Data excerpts
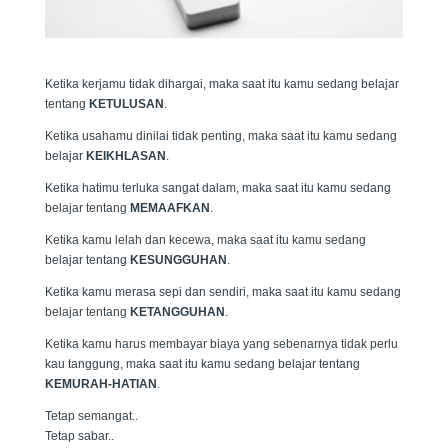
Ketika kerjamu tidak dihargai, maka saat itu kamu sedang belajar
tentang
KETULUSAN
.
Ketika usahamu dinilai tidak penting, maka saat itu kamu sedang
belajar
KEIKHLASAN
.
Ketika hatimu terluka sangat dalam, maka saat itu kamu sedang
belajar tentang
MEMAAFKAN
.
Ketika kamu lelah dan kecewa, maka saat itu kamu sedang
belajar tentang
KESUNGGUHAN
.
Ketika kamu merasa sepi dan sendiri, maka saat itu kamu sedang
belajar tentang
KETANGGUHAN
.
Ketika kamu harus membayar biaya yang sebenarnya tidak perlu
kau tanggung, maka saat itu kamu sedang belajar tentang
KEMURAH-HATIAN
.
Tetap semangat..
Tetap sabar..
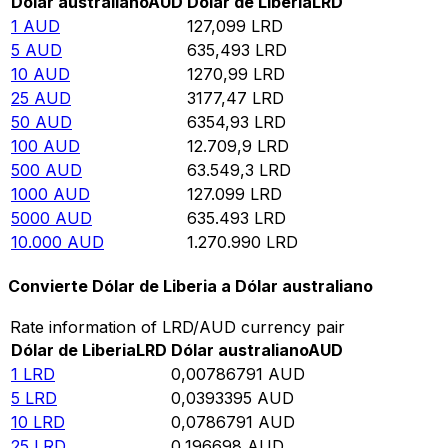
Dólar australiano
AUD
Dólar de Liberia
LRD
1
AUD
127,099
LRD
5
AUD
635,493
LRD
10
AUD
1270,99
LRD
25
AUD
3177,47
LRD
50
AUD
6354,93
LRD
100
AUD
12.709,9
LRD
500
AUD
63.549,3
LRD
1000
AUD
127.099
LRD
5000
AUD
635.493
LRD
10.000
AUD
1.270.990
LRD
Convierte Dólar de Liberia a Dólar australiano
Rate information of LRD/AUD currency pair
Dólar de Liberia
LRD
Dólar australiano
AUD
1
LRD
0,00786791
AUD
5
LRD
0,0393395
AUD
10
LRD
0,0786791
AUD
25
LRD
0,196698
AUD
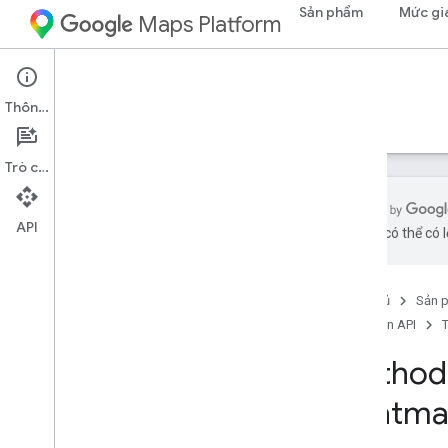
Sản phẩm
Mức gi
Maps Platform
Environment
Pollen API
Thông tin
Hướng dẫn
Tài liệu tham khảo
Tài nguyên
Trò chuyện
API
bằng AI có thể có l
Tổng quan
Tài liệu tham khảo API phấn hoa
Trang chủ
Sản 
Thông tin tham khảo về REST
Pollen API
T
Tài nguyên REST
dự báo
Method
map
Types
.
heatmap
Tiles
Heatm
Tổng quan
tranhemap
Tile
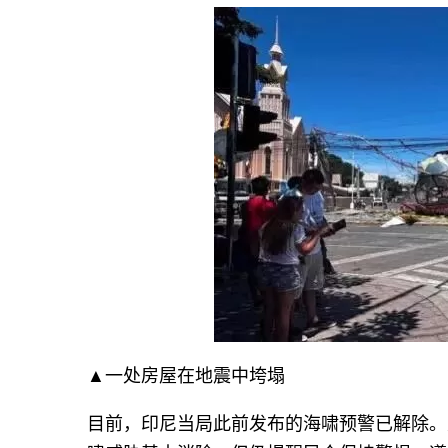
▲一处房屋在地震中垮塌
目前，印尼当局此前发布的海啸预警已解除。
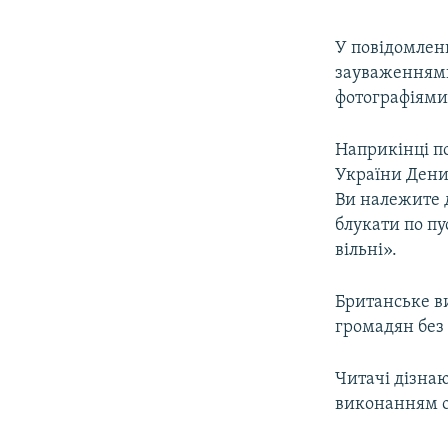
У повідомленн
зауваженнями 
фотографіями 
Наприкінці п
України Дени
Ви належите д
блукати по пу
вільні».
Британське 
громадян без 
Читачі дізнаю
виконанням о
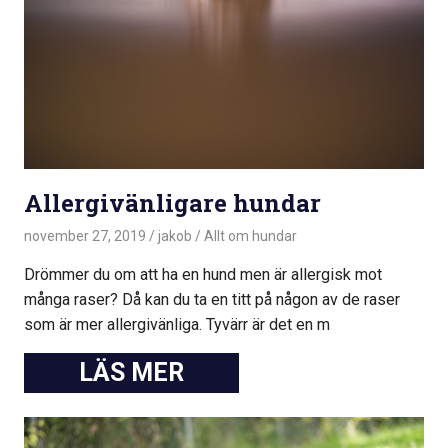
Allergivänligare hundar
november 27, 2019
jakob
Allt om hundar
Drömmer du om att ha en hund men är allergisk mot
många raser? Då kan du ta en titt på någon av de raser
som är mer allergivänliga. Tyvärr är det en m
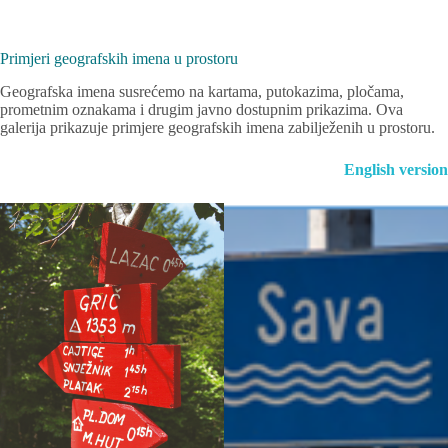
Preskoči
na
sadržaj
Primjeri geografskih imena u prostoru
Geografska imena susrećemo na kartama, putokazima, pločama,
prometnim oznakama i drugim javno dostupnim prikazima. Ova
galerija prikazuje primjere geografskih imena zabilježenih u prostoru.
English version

What is being asked:
Going through the entries above, count the lines that include "khảo" and state only the result.

Answer to the problem:
3